THE PROBLEM:
Exactly as written, write out the lines below from the first to the one containing "législature)", inclusive. Pictures do not belong in the copy.

DATA SUPPLIED:

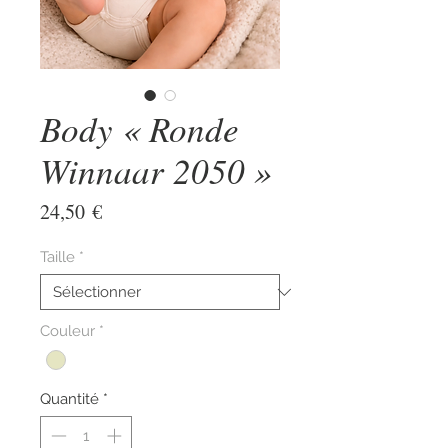
Body « Ronde
Winnaar 2050 »
Prix
24,50 €
Taille
*
Couleur
*
Quantité
*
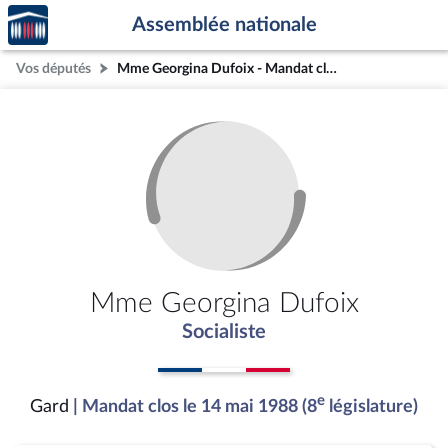
Accèder
Aller au contenu
Aller en bas de la page
Assemblée nationale
à la
page
Vos députés
Mme Georgina Dufoix - Mandat clos - Gard
d'accueil
Mme Georgina Dufoix
Socialiste
e
Gard
| Mandat clos le 14 mai 1988 (8
législature)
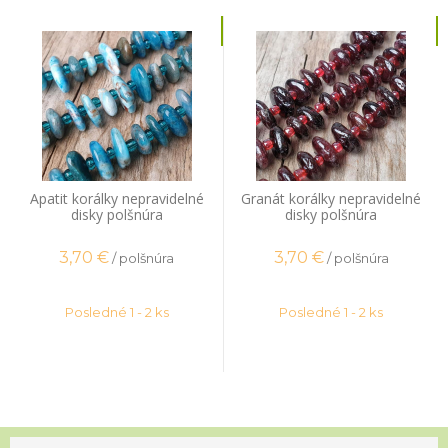
Apatit korálky nepravidelné
Granát korálky nepravidelné
disky polšnúra
disky polšnúra
3,70
€
3,70
€
/ polšnúra
/ polšnúra
Posledné 1 - 2 ks
Posledné 1 - 2 ks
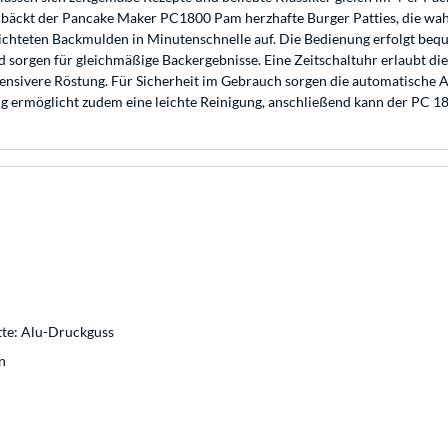
 bäckt der Pancake Maker PC1800 Pam herzhafte Burger Patties, die wa
schichteten Backmulden in Minutenschnelle auf. Die Bedienung erfolgt be
d sorgen für gleichmäßige Backergebnisse. Eine Zeitschaltuhr erlaubt die
tensivere Röstung. Für Sicherheit im Gebrauch sorgen die automatische 
g ermöglicht zudem eine leichte Reinigung, anschließend kann der PC 1
atte: Alu-Druckguss
n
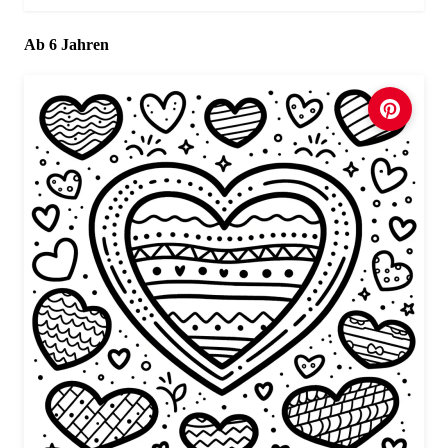
Ab 6 Jahren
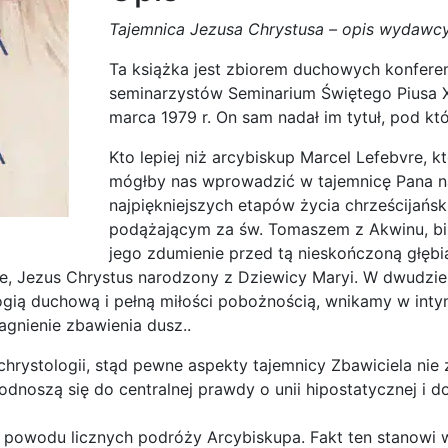
Tajemnica Jezusa Chrystusa – opis wydawc
Ta książka jest zbiorem duchowych konferen
seminarzystów Seminarium Świętego Piusa X
marca 1979 r. On sam nadał im tytuł, pod k
Kto lepiej niż arcybiskup Marcel Lefebvre, kt
mógłby nas wprowadzić w tajemnicę Pana n
najpiękniejszych etapów życia chrześcijań
podążającym za św. Tomaszem z Akwinu, bis
jego zdumienie przed tą nieskończoną głębią 
e, Jezus Chrystus narodzony z Dziewicy Maryi. W dwudzie
ogią duchową i pełną miłości pobożnością, wnikamy w inty
agnienie zbawienia dusz..
hrystologii, stąd pewne aspekty tajemnicy Zbawiciela nie z
odnoszą się do centralnej prawdy o unii hipostatycznej i
z powodu licznych podróży Arcybiskupa. Fakt ten stanowi 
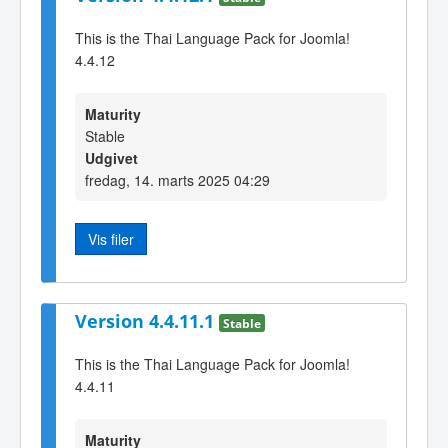
This is the Thai Language Pack for Joomla!
4.4.12
Maturity
Stable
Udgivet
fredag, 14. marts 2025 04:29
Vis filer
Version 4.4.11.1
Stable
This is the Thai Language Pack for Joomla!
4.4.11
Maturity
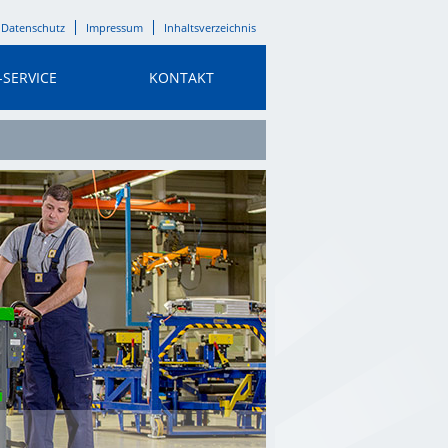
Datenschutz
Impressum
Inhaltsverzeichnis
-SERVICE
KONTAKT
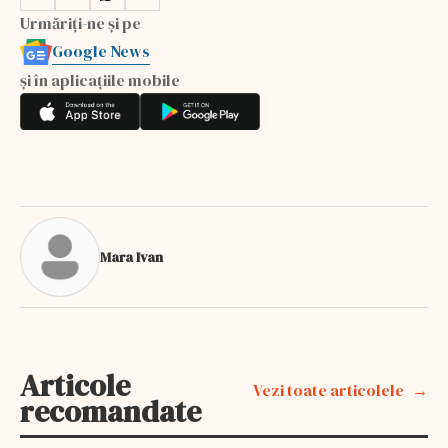
Urmăriți-ne și pe
Google News
și în aplicațiile mobile
Mara Ivan
Articole
Vezi toate articolele
recomandate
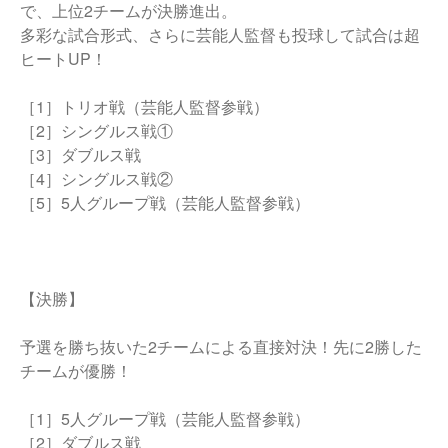
で、上位2チームが決勝進出。
多彩な試合形式、さらに芸能人監督も投球して試合は超
ヒートUP！
［1］トリオ戦（芸能人監督参戦）
［2］シングルス戦①
［3］ダブルス戦
［4］シングルス戦②
［5］5人グループ戦（芸能人監督参戦）
【決勝】
予選を勝ち抜いた2チームによる直接対決！先に2勝した
チームが優勝！
［1］5人グループ戦（芸能人監督参戦）
［2］ダブルス戦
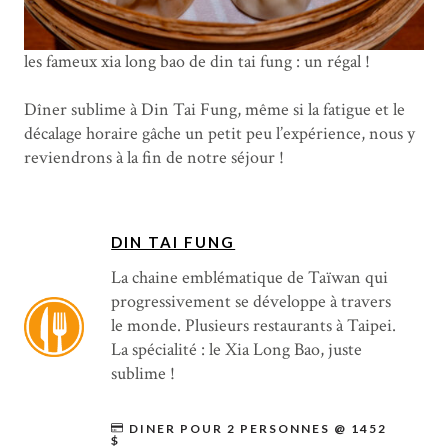
les fameux xia long bao de din tai fung : un régal !
Dîner sublime à Din Tai Fung, même si la fatigue et le
décalage horaire gâche un petit peu l’expérience, nous y
reviendrons à la fin de notre séjour !
DIN TAI FUNG
La chaine emblématique de Taïwan qui
progressivement se développe à travers
le monde. Plusieurs restaurants à Taipei.
La spécialité : le Xia Long Bao, juste
sublime !
DINER POUR 2 PERSONNES @ 1452
$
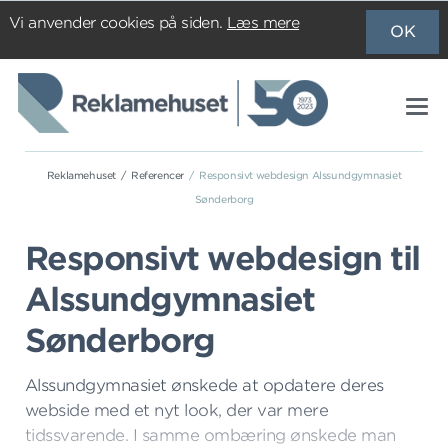
Vi anvender cookies på siden.
Læs mere
OK
Reklamehuset
Referencer
Responsivt webdesign Alssundgymnasiet
Sønderborg
Responsivt webdesign til
Alssundgymnasiet
Sønderborg
Alssundgymnasiet ønskede at opdatere deres
webside med et nyt look, der var mere
tidssvarende. I samme ombæring ønskede man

COMPLETED TASK:
Body « Ronde
Winnaar 2050 »
Prix
24,50 €
Taille
*
Couleur
*
Quantité
*
Accèder
Aller au contenu
Aller en bas de la page
Assemblée nationale
à la
page
Vos députés
Mme Georgina Dufoix - Mandat clos - Gard
d'accueil
Mme Georgina Dufoix
Socialiste
e
Gard
| Mandat clos le 14 mai 1988 (8
législature)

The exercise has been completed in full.